In the comparison of DOC slopes of within-site with between-site AM fungal community pairs, we find that negative slopes predominate in both sets, suggesting that AM fungal communities are structured by similar processes at both scales. These results are somewhat surprising: we would expect species interactions at local scales to leave a more pronounced and consistent signal, because there is no dispersal limitation and the environment is more similar, and thus more likely to support OTUs that represent the same ecotypes (Vályi et al., 2016). That the negative DOC also found for between-site comparisons (Figures 2 and 3a) strongly suggests that drivers of AM fungal community compositions are indeed more constant in outcome than has been proposed (Dumbrell et al., 2010).

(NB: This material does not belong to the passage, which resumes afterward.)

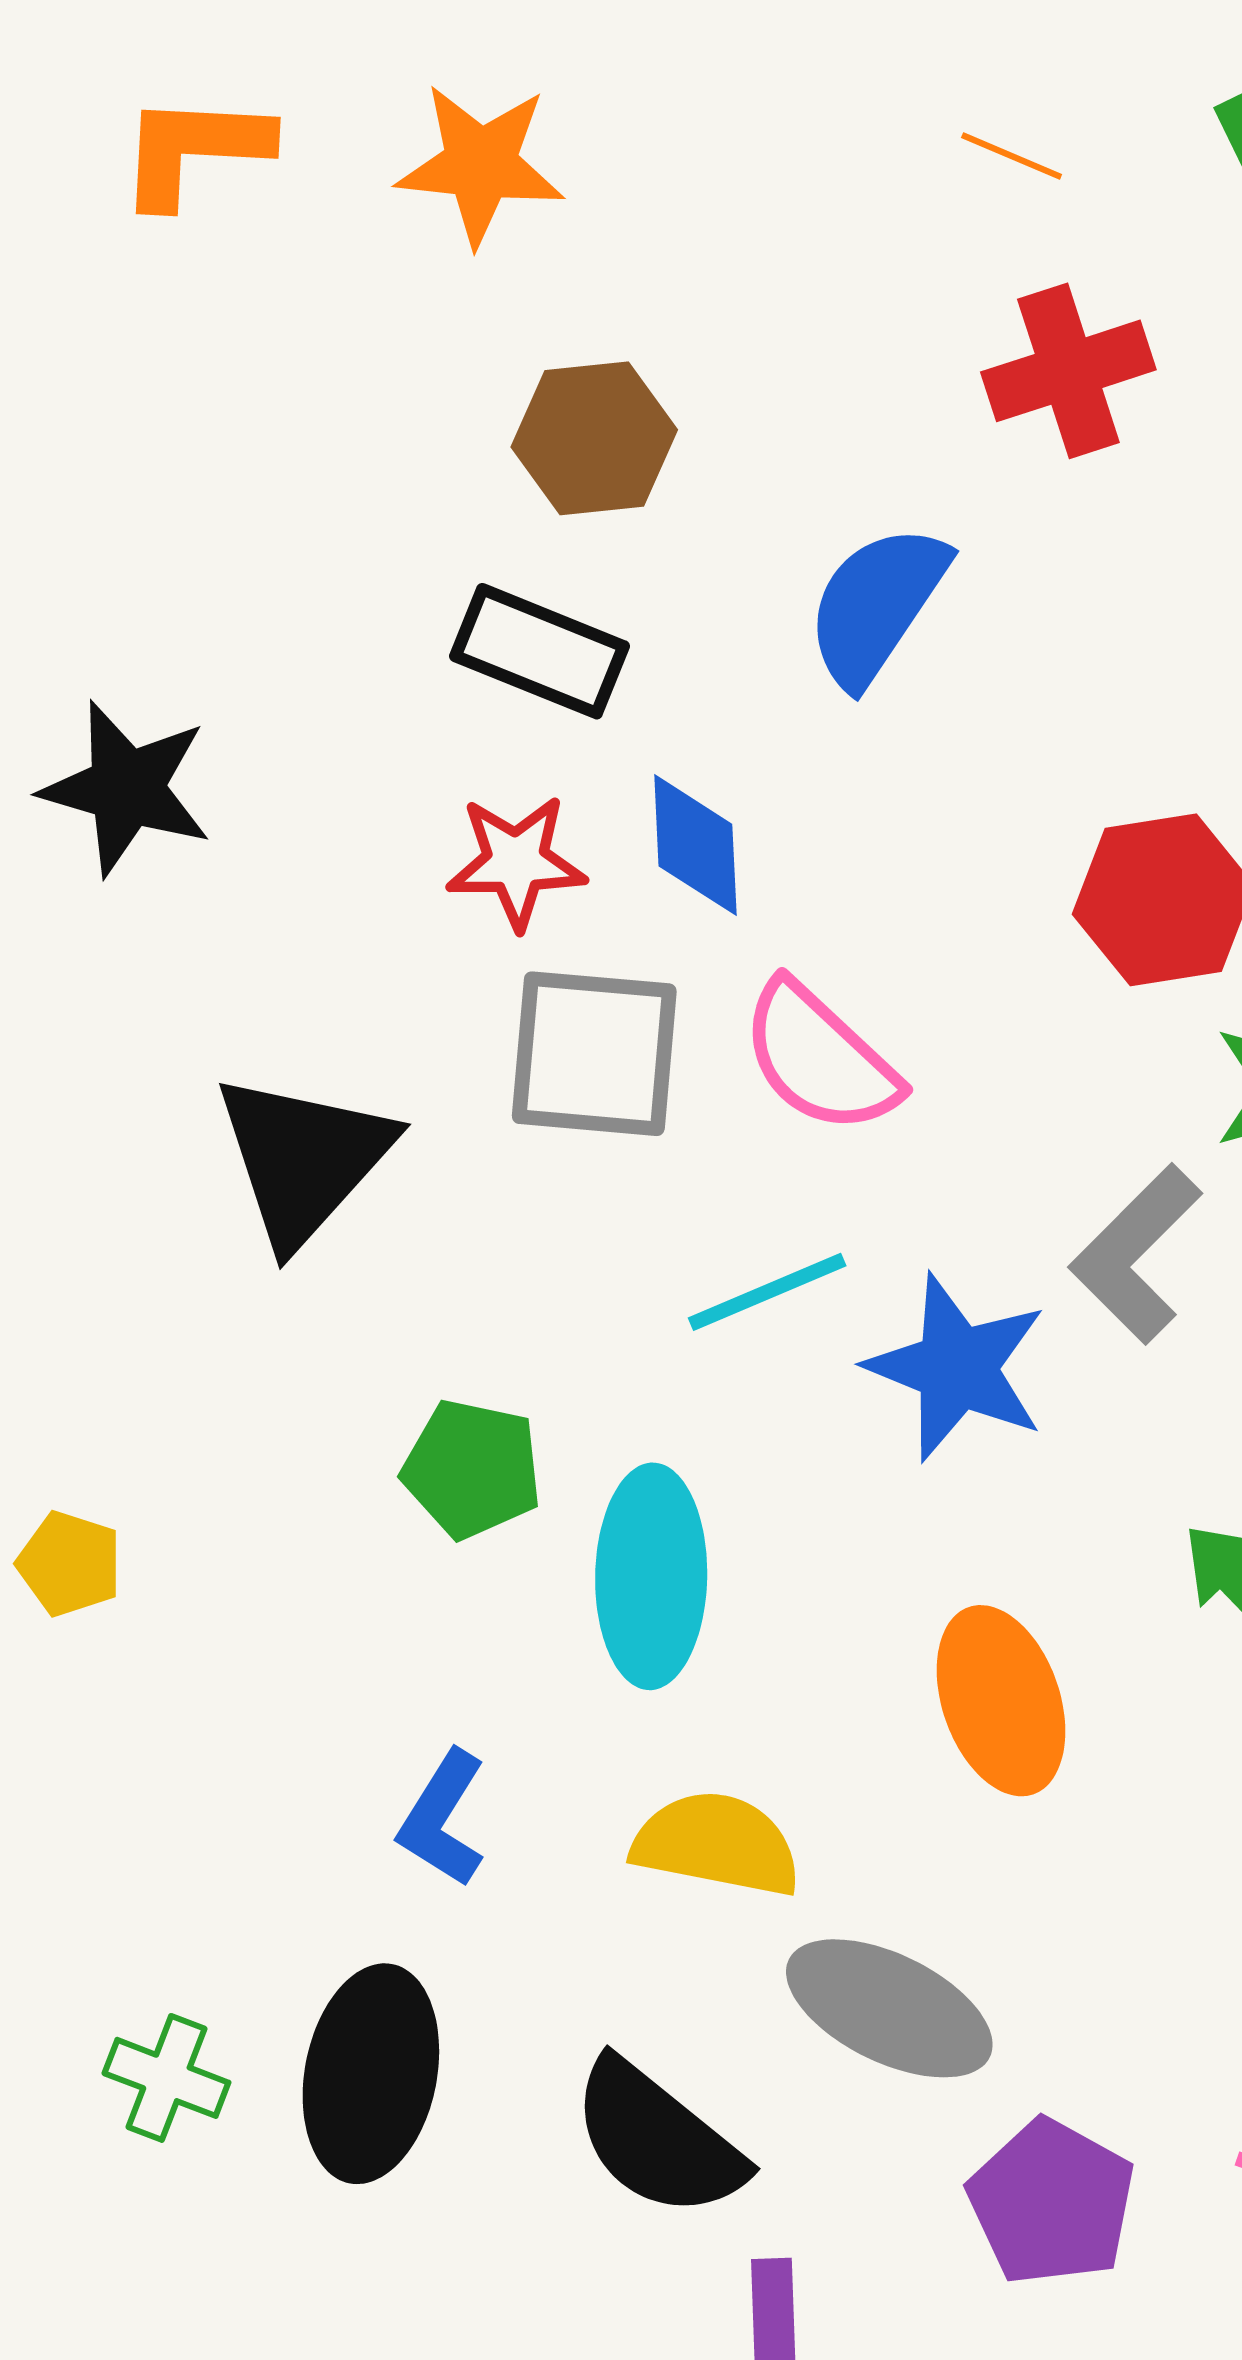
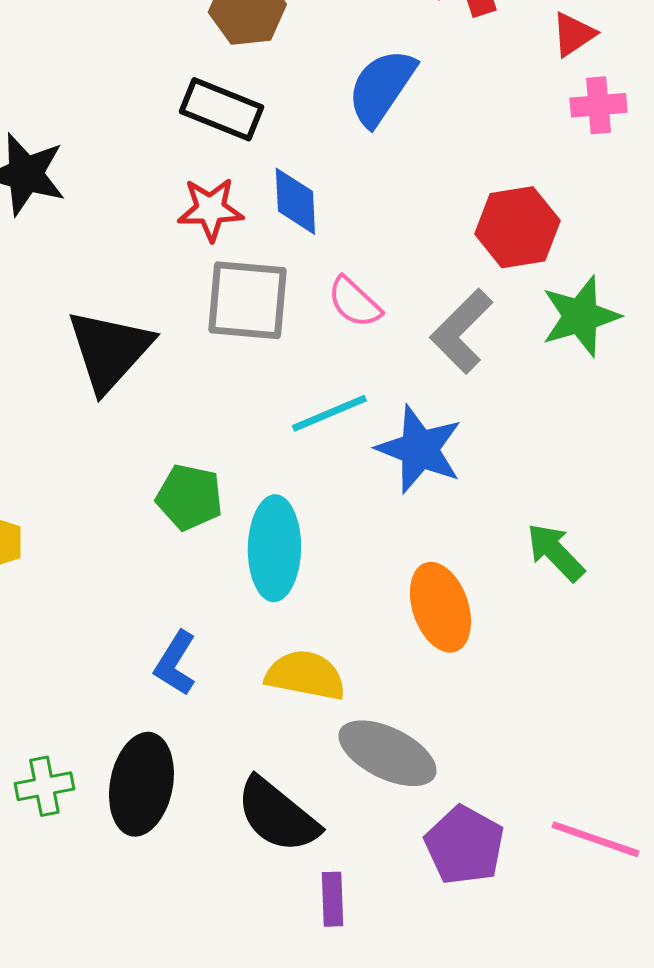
pink semicircle: (820, 1058) -> (354, 302), size x0.7
gray L-shape: (1136, 1254) -> (461, 331), moved
green cross: (166, 2078) -> (44, 786), turned -32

This relationship was, however, not universal, as in each of the three agricultural data sets no significant negative DOC slopes are observed (Figure 2). When we plot Chinese community pairs of only grassland–cropland comparisons (so between land-use pairings), there is also no negative slope (Figure 3b), indicating that, in contrast to only grassland comparisons, communities do not converge when they share more AM fungal taxa, which suggests a difference in interactions of AM fungal taxa and of AM fungi and their environment between these land-use types. Even when a negative DOC is common in AM fungal communities, such a relationship will still be absent when communities are not in equilibrium, or when multiple stable states occur (Bashan et al., 2016). It is possible that agricultural practices such as tillage (Schnoor et al., 2011), generous application of fertilizers (Williams et al., 2017) and pesticides, or accessing the fields with heavy machinery imposes pressures that cause AM fungal communities to be transient or change to (multiple) alternative stable states. Under these conditions, then, the tendency of the communities to sort into a particular configuration of relative abundance would not be detected because they have not yet sorted (transience) or different configurations exist (multiple states).

For this analysis, we wanted to assess data sets that were similar in spatial extent and especially the number of individual plots sampled. We do want to point out some considerations that may contribute to variation in DOCs. Two agricultural data sets (Canadian crops and Belgian orchards) have relatively few pairs with high community overlap (see Figure 2). Although this does not seem to be related to differences in sampling intensity with other data sets (see Table 1 for coverage statistics and sequence counts), it may contribute to the absence of a significant downward trend of the DOC. Relatedly, the Belgian orchard data set is the only one based on root samples instead of soil samples. Differences between soil and root AM fungal communities are known to occur (for example, Hempel et al., 2007), and this could also be true for interactions between AM fungi that may affect their DOC. To be able to truly assess the dynamic of fungal taxa and its regularity between sites, future research should focus on measuring temporal development of AM fungal taxa abundances in a systematic and controlled manner.

Collectively, our findings suggest that DOC analysis provides an approach to estimate deviation from natural community behavior. Such an approach could be used to test whether AM fungi or other bio-inoculants introduced into natural or agricultural ecosystems disturb resident fungal communities (Rodriguez and Sanders, 2015; Bender et al., 2016; Hart et al., 2017), with broader implications for agriculture and ecosystem restoration.